• **Work required**
Make an exact copy of the records below, excluding images.

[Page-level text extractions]
▶
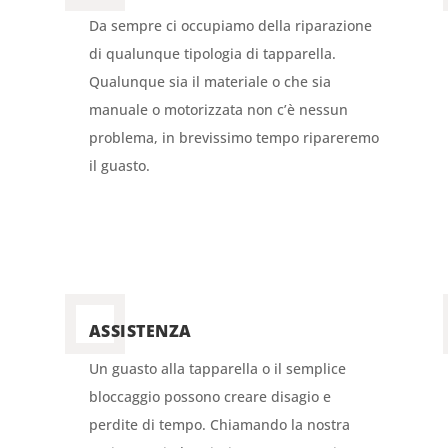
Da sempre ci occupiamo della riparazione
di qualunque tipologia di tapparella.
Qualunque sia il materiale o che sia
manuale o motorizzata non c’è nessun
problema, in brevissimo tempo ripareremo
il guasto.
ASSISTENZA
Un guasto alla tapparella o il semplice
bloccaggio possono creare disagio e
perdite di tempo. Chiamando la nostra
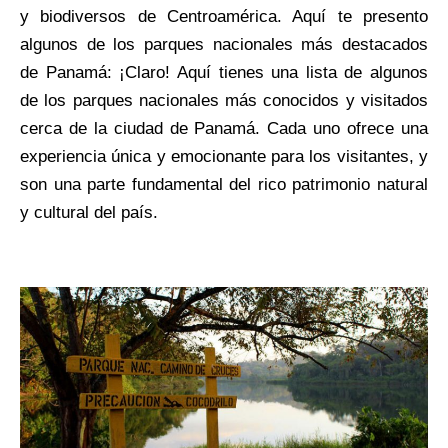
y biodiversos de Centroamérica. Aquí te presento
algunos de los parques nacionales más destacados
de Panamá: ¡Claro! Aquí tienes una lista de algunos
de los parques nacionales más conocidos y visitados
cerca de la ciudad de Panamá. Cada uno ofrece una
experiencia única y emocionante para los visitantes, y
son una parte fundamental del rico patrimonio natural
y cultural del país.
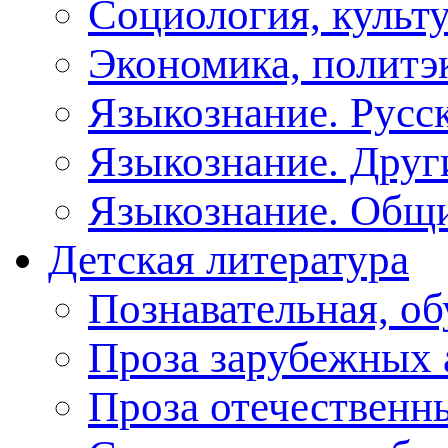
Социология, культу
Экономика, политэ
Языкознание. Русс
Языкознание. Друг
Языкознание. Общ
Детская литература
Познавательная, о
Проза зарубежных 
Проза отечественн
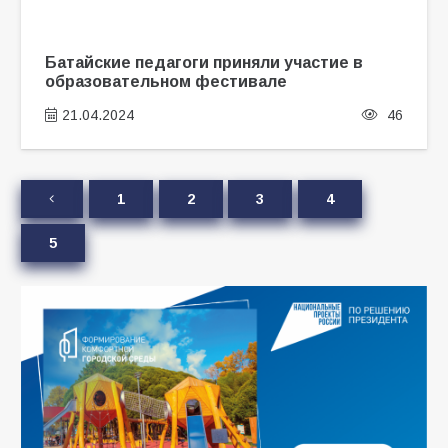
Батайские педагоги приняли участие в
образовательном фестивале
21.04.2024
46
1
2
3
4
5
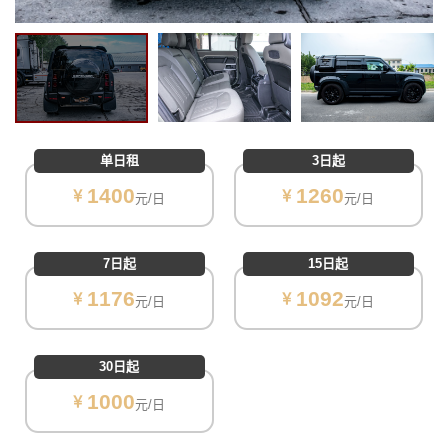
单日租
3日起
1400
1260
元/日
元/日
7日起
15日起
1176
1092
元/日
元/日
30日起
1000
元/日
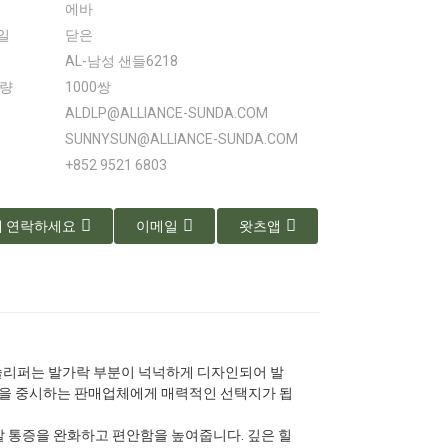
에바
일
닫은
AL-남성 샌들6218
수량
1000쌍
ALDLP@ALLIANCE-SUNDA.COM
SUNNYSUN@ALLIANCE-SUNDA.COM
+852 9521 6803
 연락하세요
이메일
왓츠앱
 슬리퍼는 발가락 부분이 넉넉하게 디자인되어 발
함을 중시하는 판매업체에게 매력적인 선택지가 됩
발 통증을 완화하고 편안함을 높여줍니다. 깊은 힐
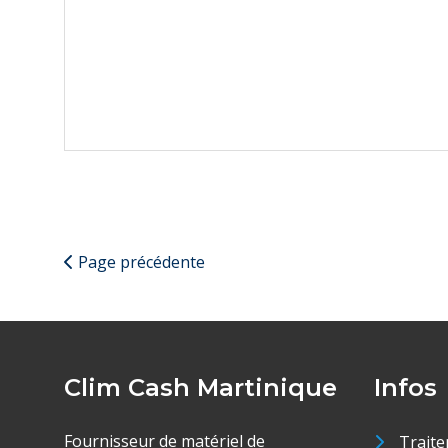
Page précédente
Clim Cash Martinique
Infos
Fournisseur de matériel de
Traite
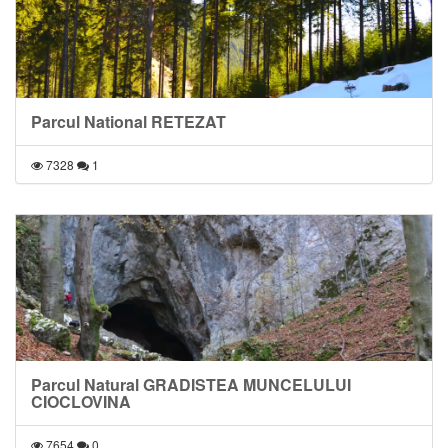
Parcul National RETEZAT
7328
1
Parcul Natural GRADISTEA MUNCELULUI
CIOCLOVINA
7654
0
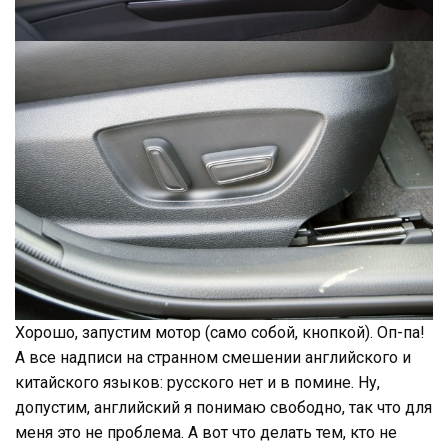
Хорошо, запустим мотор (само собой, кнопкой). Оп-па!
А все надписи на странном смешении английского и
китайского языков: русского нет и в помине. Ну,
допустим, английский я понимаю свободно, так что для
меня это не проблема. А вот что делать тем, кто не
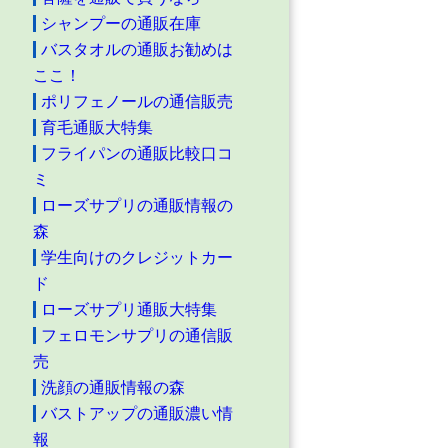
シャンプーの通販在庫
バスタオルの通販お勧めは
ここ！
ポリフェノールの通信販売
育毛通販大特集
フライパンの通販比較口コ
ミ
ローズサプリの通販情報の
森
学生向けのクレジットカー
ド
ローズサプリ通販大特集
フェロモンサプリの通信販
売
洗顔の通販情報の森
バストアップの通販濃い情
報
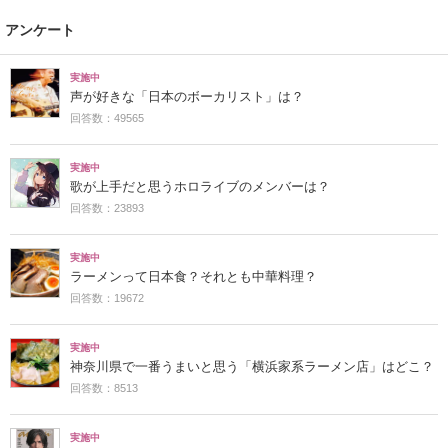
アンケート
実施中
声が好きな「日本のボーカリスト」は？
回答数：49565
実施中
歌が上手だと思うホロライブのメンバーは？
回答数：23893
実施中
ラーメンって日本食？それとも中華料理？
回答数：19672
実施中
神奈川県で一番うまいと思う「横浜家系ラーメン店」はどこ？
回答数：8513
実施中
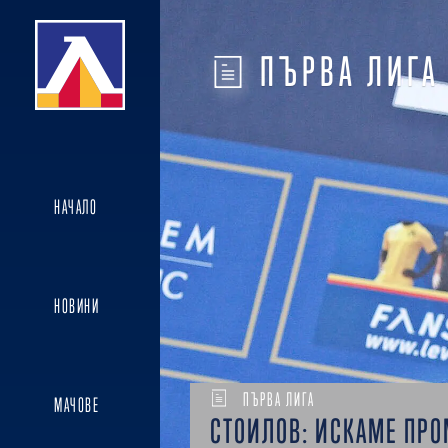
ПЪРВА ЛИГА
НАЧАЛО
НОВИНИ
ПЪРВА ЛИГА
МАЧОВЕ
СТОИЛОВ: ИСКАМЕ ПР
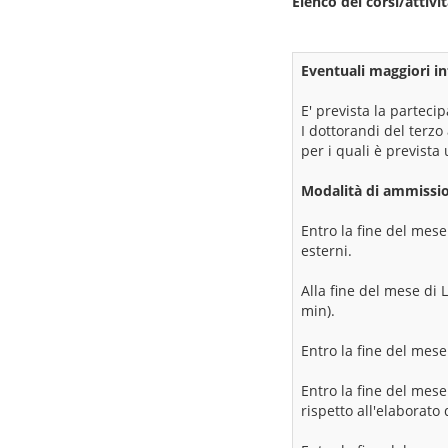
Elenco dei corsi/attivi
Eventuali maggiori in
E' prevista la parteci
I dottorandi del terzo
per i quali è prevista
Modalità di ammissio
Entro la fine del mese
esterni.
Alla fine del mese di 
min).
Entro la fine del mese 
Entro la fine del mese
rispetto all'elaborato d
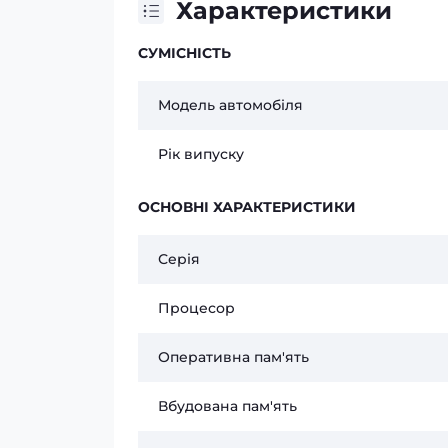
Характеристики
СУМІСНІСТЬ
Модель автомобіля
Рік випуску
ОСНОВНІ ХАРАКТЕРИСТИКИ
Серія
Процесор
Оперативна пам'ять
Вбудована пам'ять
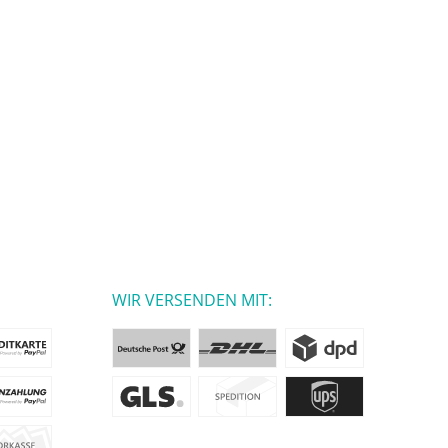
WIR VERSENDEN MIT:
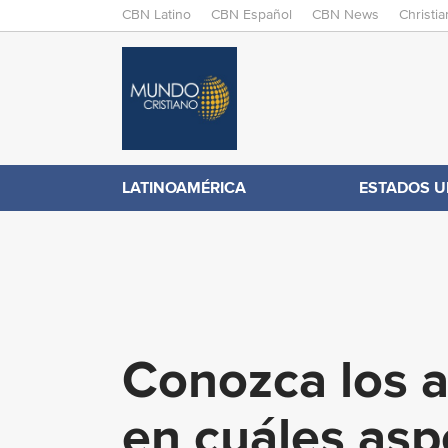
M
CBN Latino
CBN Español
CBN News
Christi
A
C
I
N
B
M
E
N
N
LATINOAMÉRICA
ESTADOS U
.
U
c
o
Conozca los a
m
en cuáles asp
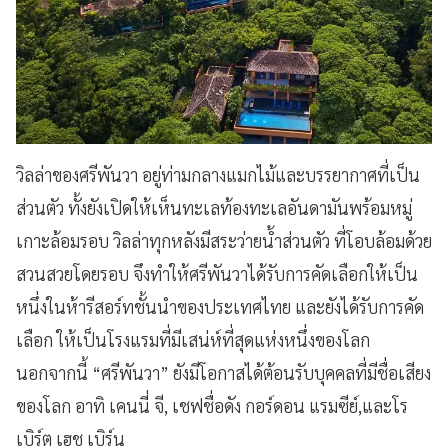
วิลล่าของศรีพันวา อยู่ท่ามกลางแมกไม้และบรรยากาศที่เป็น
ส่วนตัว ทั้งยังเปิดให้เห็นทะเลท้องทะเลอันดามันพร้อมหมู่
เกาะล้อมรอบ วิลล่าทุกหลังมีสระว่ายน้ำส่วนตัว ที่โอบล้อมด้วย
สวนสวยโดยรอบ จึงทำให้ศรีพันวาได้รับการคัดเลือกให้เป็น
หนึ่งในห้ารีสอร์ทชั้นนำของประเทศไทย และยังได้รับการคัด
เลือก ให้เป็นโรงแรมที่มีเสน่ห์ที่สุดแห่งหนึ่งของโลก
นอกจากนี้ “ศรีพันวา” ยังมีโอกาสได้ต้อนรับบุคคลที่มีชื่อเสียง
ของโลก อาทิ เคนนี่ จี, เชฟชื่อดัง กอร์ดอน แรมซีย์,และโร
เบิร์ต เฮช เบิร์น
◀
• **Answer for the task**
Da sempre ci occupiamo della riparazione
di qualunque tipologia di tapparella.
Qualunque sia il materiale o che sia
manuale o motorizzata non c’è nessun
problema, in brevissimo tempo ripareremo
il guasto.
ASSISTENZA
Un guasto alla tapparella o il semplice
bloccaggio possono creare disagio e
perdite di tempo. Chiamando la nostra
y biodiversos de Centroamérica. Aquí te presento
algunos de los parques nacionales más destacados
de Panamá: ¡Claro! Aquí tienes una lista de algunos
de los parques nacionales más conocidos y visitados
cerca de la ciudad de Panamá. Cada uno ofrece una
experiencia única y emocionante para los visitantes, y
son una parte fundamental del rico patrimonio natural
y cultural del país.
Социология, культу
Экономика, политэ
Языкознание. Русс
Языкознание. Друг
Языкознание. Общ
Детская литература
Познавательная, о
Проза зарубежных 
Проза отечественн
Батайские педагоги приняли участие в
образовательном фестивале
21.04.2024
46
1
2
3
4
5
单日租
3日起
1400
1260
元/日
元/日
7日起
15日起
1176
1092
元/日
元/日
30日起
1000
元/日
에바
일
닫은
AL-남성 샌들6218
수량
1000쌍
ALDLP@ALLIANCE-SUNDA.COM
SUNNYSUN@ALLIANCE-SUNDA.COM
+852 9521 6803
 연락하세요
이메일
왓츠앱
 슬리퍼는 발가락 부분이 넉넉하게 디자인되어 발
함을 중시하는 판매업체에게 매력적인 선택지가 됩
발 통증을 완화하고 편안함을 높여줍니다. 깊은 힐
Page précédente
Clim Cash Martinique
Infos
Fournisseur de matériel de
Traite
Parcul National RETEZAT
7328
1
Parcul Natural GRADISTEA MUNCELULUI
CIOCLOVINA
7654
0
Хорошо, запустим мотор (само собой, кнопкой). Оп-па!
А все надписи на странном смешении английского и
китайского языков: русского нет и в помине. Ну,
допустим, английский я понимаю свободно, так что для
меня это не проблема. А вот что делать тем, кто не
シャンプーの通販在庫
バスタオルの通販お勧めは
ここ！
ポリフェノールの通信販売
育毛通販大特集
フライパンの通販比較口コ
ミ
ローズサプリの通販情報の
森
学生向けのクレジットカー
ド
ローズサプリ通販大特集
フェロモンサプリの通信販
売
洗顔の通販情報の森
バストアップの通販濃い情
報
アンケート
実施中
声が好きな「日本のボーカリスト」は？
回答数：49565
実施中
歌が上手だと思うホロライブのメンバーは？
回答数：23893
実施中
ラーメンって日本食？それとも中華料理？
回答数：19672
実施中
神奈川県で一番うまいと思う「横浜家系ラーメン店」はどこ？
回答数：8513
実施中
ПЪРВА ЛИГА
НАЧАЛО
НОВИНИ
ПЪРВА ЛИГА
МАЧОВЕ
СТОИЛОВ: ИСКАМЕ ПР
Elenco dei corsi/attivi
Eventuali maggiori in
E' prevista la parteci
I dottorandi del terzo
per i quali è prevista
Modalità di ammissio
Entro la fine del mese
esterni.
Alla fine del mese di 
min).
Entro la fine del mese 
Entro la fine del mese
rispetto all'elaborato d
Характеристики
СУМІСНІСТЬ
Модель автомобіля
Рік випуску
ОСНОВНІ ХАРАКТЕРИСТИКИ
Серія
Процесор
Оперативна пам'ять
Вбудована пам'ять
WIR VERSENDEN MIT:
M
CBN Latino
CBN Español
CBN News
Christi
A
C
I
N
B
M
E
N
N
LATINOAMÉRICA
ESTADOS U
.
U
c
o
Conozca los a
m
en cuáles asp
วิลล่าของศรีพันวา อยู่ท่ามกลางแมกไม้และบรรยากาศที่เป็น
ส่วนตัว ทั้งยังเปิดให้เห็นทะเลท้องทะเลอันดามันพร้อมหมู่
เกาะล้อมรอบ วิลล่าทุกหลังมีสระว่ายน้ำส่วนตัว ที่โอบล้อมด้วย
สวนสวยโดยรอบ จึงทำให้ศรีพันวาได้รับการคัดเลือกให้เป็น
หนึ่งในห้ารีสอร์ทชั้นนำของประเทศไทย และยังได้รับการคัด
เลือก ให้เป็นโรงแรมที่มีเสน่ห์ที่สุดแห่งหนึ่งของโลก
นอกจากนี้ “ศรีพันวา” ยังมีโอกาสได้ต้อนรับบุคคลที่มีชื่อเสียง
ของโลก อาทิ เคนนี่ จี, เชฟชื่อดัง กอร์ดอน แรมซีย์,และโร
เบิร์ต เฮช เบิร์น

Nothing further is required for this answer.